Our customers are building highly scalable enterprise data warehouses on the smart analytics platform. This year, we focused on three major areas for the data warehousing solution:
Seamless modernization: One of our main focus areas was to make sure that you can apply Google Cloud’s step-by-step migration framework and modernize legacy data warehouses in a frictionless manner. We launched the BigQuery Data Transfer Service for Teradata and AWS Redshift to help organizations like John Lewis Partnership more seamlessly move their data, schema and workloads to BigQuery. Recently, Enterprise Strategy Group released a report revealing that BigQuery can provide 3-year TCO that is 26% to 34% lower than cloud data warehouse alternatives. We also added capabilities so it’s easier for you to operationalize stored procedures and scripting.

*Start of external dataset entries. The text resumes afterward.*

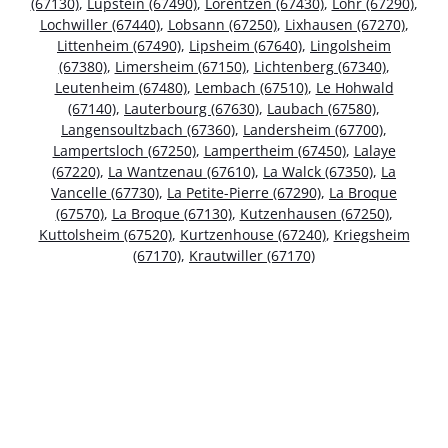
(67130)
,
Lupstein (67490)
,
Lorentzen (67430)
,
Lohr (67290)
,
Lochwiller (67440)
,
Lobsann (67250)
,
Lixhausen (67270)
,
Littenheim (67490)
,
Lipsheim (67640)
,
Lingolsheim
(67380)
,
Limersheim (67150)
,
Lichtenberg (67340)
,
Leutenheim (67480)
,
Lembach (67510)
,
Le Hohwald
(67140)
,
Lauterbourg (67630)
,
Laubach (67580)
,
Langensoultzbach (67360)
,
Landersheim (67700)
,
Lampertsloch (67250)
,
Lampertheim (67450)
,
Lalaye
(67220)
,
La Wantzenau (67610)
,
La Walck (67350)
,
La
Vancelle (67730)
,
La Petite-Pierre (67290)
,
La Broque
(67570)
,
La Broque (67130)
,
Kutzenhausen (67250)
,
Kuttolsheim (67520)
,
Kurtzenhouse (67240)
,
Kriegsheim
(67170)
,
Krautwiller (67170)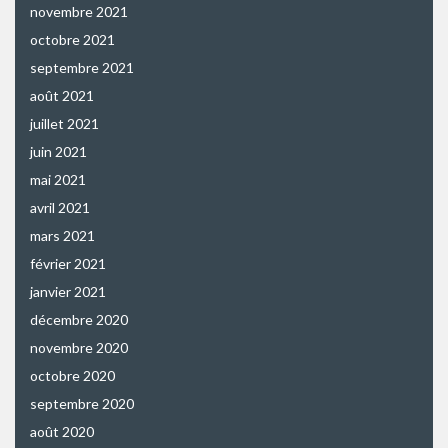
novembre 2021
octobre 2021
septembre 2021
août 2021
juillet 2021
juin 2021
mai 2021
avril 2021
mars 2021
février 2021
janvier 2021
décembre 2020
novembre 2020
octobre 2020
septembre 2020
août 2020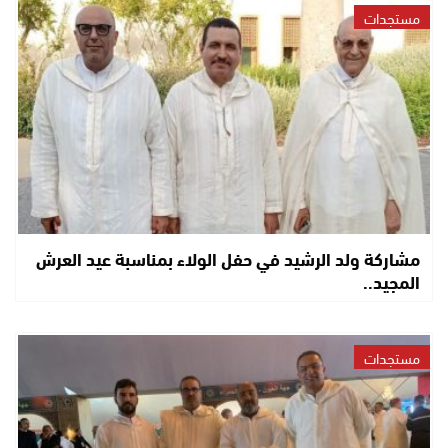
مستجدات
مشاركة ولد الرشيد في حفل الولاء بمناسبة عيد العرش
المجيد..
مستجدات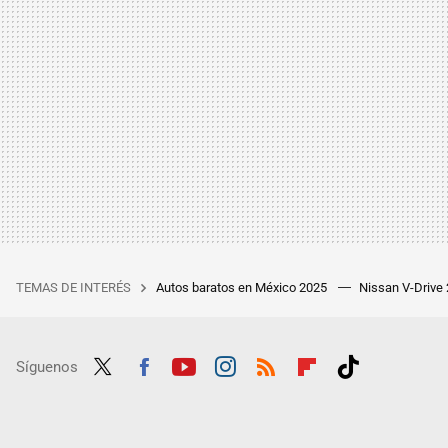
TEMAS DE INTERÉS
Autos baratos en México 2025
Nissan V-Drive
Síguenos
Twit
Fac
Yout
Inst
RSS
Flip
Tikt
ter
ebo
ube
agra
boar
ok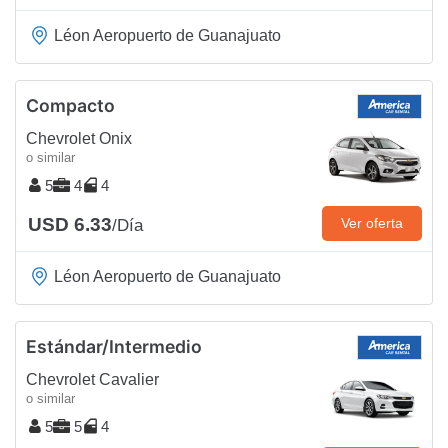
Léon Aeropuerto de Guanajuato
Compacto
Chevrolet Onix
o similar
5
4
4
USD 6.33
Ver oferta
/Día
Léon Aeropuerto de Guanajuato
Estándar/Intermedio
Chevrolet Cavalier
o similar
5
5
4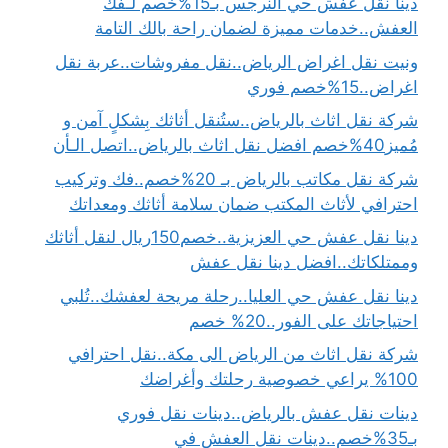
دينا نقل عفش حي النرجس بـ15%خصم لـفك
العفش..خدمات مميزة لضمان راحة بالك التامة
ونيت نقل اغراض الرياض..نقل مفروشات..عربة نقل
اغراض..15%خصم فوري
شركة نقل اثاث بالرياض..ستُنقل أثاثك بِشكلٍ آمن و
مُميز40%خصم افضل نقل اثاث بالرياض..اتصل الـأن
شركة نقل مكاتب بالرياض بـ 20%خصم..فك وتركيب
احترافي لأثاث المكتب ضمان سلامة أثاثك ومعداتك
دينا نقل عفش حي العزيزية..خصم150ريال لنقل أثاثك
وممتلكاتك..افضل دينا نقل عفش
دينا نقل عفش حي العليا..رحلة مريحة لعفشك..تُلبي
احتياجاتك على الفور..20% خصم
شركة نقل اثاث من الرياض الى مكة..نقل احترافي
100% يراعي خصوصية رحلتك وأغراضك
دينات نقل عفش بالرياض..دينات نقل فوري
بـ35%خصم..دينات نقل العفش في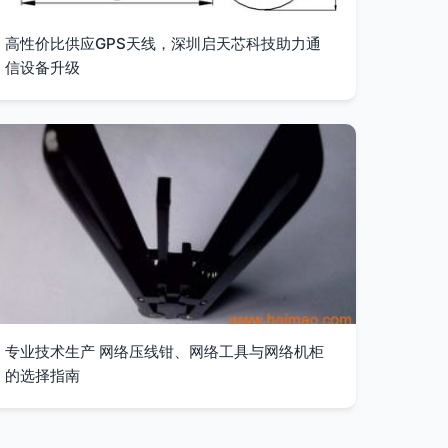
高性价比供应GPS天线，深圳启天芯科技助力通
信设备升级
专业技术生产 网络压线钳、网络工具与网络机柜
的选择指南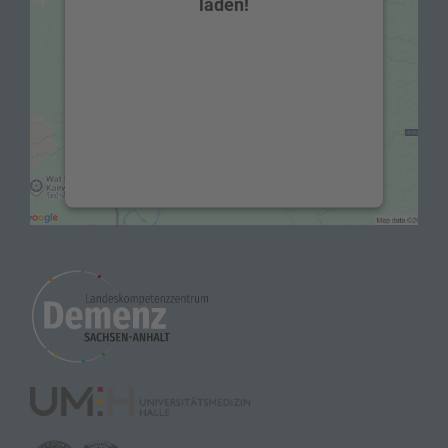
laden!
Wir verwenden einen Service eines
Drittanbieters, um Karteninhalte
einzubetten. Dieser Service kann Daten zu
Ihren Aktivitäten sammeln. Bitte lesen Sie
die Details durch und stimmen Sie der
Nutzung des Service zu, um diese Karte
anzuzeigen.
Mehr Informationen
Akzeptieren
powered by
Usercentrics Consent
Management Platform
&
eRecht24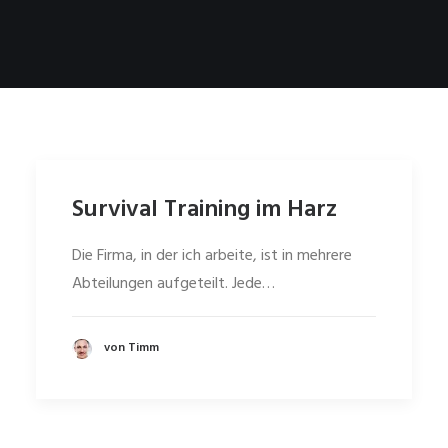
Survival Training im Harz
Die Firma, in der ich arbeite, ist in mehrere
Abteilungen aufgeteilt. Jede…
von Timm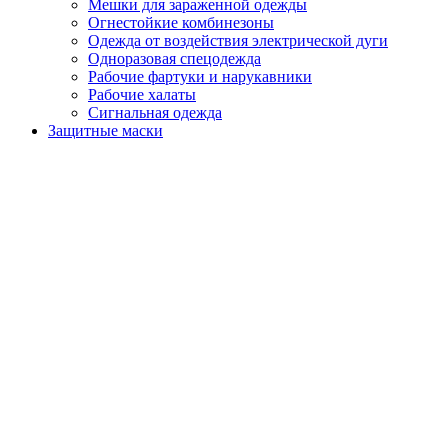
Мешки для зараженной одежды
Огнестойкие комбинезоны
Одежда от воздействия электрической дуги
Одноразовая спецодежда
Рабочие фартуки и нарукавники
Рабочие халаты
Сигнальная одежда
Защитные маски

Plus, you can take advantage of the data warehouse migration offer to accelerate your migration process.
Ease of use: We also launched 100+ partner SaaS connectors for BigQuery, making it easier for business analysts to move data from business applications into the warehouse for analysis. The new BigQuery user interface and the new query federation functionality makes it even easier for you to analyze data in Bigtable, Cloud Storage, Cloud SQL and Google Sheets. Additionally, we announced BigQuery Reservations, a self-service way to take advantage of BigQuery flat-rate pricing. Reservations makes it even simpler to plan your spending and add flexibility and visibility to your data analytics use cases.
Intelligent insights: Our continued investments in BigQuery ML and BigQuery GIS capabilities mean that data analysts and data scientists can do advanced machine learning and geospatial analytics right within the warehouse. This year, we announced BigQuery ML support for clustering and classification models and native support for importing Tensorflow models.
We were also excited that analyst firm Gartner recognized BigQuery as a leader in their 2019 Data Management Solutions for Analytics (DMSA) Magic Quadrant.
In 2019, we invested in making streaming data analytics simpler for you to use, highly scalable and intelligent. Our customers are using Dataflow, Pub/Sub and BigQuery to build real-time analytics solutions on large-scale streaming data. Gaming companies like Unity Technologies are able to personalize their user experience in real time, and financial services companies like Dow Jones can do real-time financial assessments and data aggregations using Google Cloud’s stream analytics solution.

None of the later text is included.